Tools (and Musical Instruments) and the Phonological and Tonal Loops of Working Memory in the Cerebellum
Within Vandervert’s (2018, 2020a) above interpretation of Stout and Hecht’s (2017) description of stone-tool making as learning in the social cerebellum (Van Overwalle et al., 2019), tool-related cerebro-cerebellar circuits are richly connected in social cognition. The functions of these connections include (1) tool use (Imamizu & Kawato, 2012; Obayashi et al. 2002, 2007; Vandervert, 2018)), (2) language (Leiner et al., 1986, 1989); Vandervert (2020a, b), and (3) the phonological (speech) loop in working memory (Hautzel et al. (2009); Hayter et al. (2007); Vandervert (2020b)). Figure 2.3 contains a partial list of the 16 tools which Imamizu and Kawato have found to modularize in the cerebellar cortex. It appears that rule-governed processes in cerebro-cerebellar circuits underlie all of these cognitive activities
and are tied in with, among other cerebro-cortical areas, the prefrontal cortex (Balsters et al., 2013). Koelsch et al. (2009) and Schulze and Koelsch (2012) have proposed that the phonological loop also stores and rehearses tonal-based information for use in working memory (see also Williamson et al., 2010). The idea that the cerebellum evolved as a fast information-processing adjunct to the association cortex within the context of rule-governed tool, manufacture and use are strongly supported by the fact that the newly lateralized regions of the cerebellum readily modularize for both the actual and imagined use of tools (Imamizu & Kawato, 2012). It should be noted here that, as do tools, during the pianists’ actual performances of a concerto by J.S. Bach, the piano was found to modularize in the cerebellar cortex (Parsons et al., 2005). In the eyes of the cerebellum, musical instruments are apparently “tools.” It is suggested that the cerebro-cerebellar evolution of tool use was the origin of the availability of a phonological-tonal loop in working memory, an availability which underlies both our capacities for song and for the construction of music-related tools (pianos, violins, and so forth).

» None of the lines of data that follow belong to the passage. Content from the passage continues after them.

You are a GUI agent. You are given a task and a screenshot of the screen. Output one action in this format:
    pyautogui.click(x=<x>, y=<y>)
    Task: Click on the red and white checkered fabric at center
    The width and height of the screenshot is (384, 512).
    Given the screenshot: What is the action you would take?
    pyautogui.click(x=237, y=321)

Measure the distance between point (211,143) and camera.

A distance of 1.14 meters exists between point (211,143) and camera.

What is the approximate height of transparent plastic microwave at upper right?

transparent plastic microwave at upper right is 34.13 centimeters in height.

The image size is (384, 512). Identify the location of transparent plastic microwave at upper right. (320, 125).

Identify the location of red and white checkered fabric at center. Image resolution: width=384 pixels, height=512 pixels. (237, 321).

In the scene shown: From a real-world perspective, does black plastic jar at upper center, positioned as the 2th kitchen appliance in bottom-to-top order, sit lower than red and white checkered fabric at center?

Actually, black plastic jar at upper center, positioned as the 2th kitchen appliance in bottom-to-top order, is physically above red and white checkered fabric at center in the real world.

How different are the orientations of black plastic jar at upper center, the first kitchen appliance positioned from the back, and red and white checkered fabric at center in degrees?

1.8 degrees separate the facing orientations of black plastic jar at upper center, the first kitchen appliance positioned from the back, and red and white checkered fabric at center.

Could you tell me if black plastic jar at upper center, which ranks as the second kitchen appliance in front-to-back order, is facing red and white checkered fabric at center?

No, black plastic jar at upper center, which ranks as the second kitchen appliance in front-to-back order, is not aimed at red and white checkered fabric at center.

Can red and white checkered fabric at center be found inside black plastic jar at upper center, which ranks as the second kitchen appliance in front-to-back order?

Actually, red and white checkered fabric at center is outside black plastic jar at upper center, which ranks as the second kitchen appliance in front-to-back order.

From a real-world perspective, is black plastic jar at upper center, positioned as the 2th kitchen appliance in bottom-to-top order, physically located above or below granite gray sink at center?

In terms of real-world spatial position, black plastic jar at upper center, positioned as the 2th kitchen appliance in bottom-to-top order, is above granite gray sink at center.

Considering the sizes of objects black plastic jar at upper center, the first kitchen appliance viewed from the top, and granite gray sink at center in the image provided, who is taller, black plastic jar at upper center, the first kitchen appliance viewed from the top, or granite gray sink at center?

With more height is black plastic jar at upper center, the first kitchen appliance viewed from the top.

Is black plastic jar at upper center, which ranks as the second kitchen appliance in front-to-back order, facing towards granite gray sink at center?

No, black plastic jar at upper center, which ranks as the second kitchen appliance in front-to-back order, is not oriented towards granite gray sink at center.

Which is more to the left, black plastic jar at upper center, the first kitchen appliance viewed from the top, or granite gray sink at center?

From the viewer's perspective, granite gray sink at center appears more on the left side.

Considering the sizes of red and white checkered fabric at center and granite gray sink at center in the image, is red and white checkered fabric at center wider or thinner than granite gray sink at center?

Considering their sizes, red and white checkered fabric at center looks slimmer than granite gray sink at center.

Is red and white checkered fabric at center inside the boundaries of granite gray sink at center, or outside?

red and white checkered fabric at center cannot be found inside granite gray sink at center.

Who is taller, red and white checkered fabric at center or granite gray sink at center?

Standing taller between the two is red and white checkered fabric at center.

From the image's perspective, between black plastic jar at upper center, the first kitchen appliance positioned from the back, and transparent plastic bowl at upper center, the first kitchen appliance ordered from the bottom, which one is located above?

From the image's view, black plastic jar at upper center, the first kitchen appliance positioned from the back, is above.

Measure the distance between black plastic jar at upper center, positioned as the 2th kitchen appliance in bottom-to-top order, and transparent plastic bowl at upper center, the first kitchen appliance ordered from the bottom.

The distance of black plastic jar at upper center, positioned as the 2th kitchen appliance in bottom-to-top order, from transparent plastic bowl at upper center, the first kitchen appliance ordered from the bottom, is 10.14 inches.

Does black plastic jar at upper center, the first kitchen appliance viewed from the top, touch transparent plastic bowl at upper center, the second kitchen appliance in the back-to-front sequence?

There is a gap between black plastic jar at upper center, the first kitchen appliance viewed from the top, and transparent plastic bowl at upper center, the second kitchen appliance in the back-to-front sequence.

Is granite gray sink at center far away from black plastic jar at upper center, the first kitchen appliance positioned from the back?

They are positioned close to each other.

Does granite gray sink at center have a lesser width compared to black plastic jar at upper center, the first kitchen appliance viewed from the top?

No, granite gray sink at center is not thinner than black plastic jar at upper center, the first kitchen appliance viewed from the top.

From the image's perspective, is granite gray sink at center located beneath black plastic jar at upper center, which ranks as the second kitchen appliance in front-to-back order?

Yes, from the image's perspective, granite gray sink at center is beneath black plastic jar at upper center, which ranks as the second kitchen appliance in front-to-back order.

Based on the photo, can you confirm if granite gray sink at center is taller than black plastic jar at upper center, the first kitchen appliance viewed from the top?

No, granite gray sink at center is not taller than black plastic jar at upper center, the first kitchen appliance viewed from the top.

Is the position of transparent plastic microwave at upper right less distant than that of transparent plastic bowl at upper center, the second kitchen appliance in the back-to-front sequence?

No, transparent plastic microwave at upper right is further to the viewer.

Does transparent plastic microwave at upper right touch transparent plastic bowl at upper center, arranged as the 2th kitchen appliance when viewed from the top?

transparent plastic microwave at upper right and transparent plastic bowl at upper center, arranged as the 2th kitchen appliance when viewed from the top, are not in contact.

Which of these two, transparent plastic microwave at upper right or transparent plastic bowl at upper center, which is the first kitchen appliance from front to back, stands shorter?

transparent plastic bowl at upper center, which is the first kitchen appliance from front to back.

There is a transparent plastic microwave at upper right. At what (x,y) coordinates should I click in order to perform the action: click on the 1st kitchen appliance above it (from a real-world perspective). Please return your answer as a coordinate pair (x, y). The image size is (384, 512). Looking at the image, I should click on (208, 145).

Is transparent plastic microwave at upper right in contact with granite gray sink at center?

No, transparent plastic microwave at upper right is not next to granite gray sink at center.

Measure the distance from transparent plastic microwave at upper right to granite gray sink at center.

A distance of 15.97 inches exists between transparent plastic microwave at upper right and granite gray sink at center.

Modern Mozarts: A Case Study of a Musical Child Prodigy
While young Mozart’s precocious musical abilities described at the beginning of this chapter are widely known and seemingly extremely rare, there are many musical child prodigies in modern times. We will now examine a brief case study of one of the more recent child prodigies. Subsequently, using the details of this case study, we will examine (1) the evolution of the cerebro-cerebellar system that made the rapid, precise learning of child prodigies possible and (2) how focused attention by the cerebellum and deliberate practice played key roles for Tiffany Poon, the very young girl described in the case study.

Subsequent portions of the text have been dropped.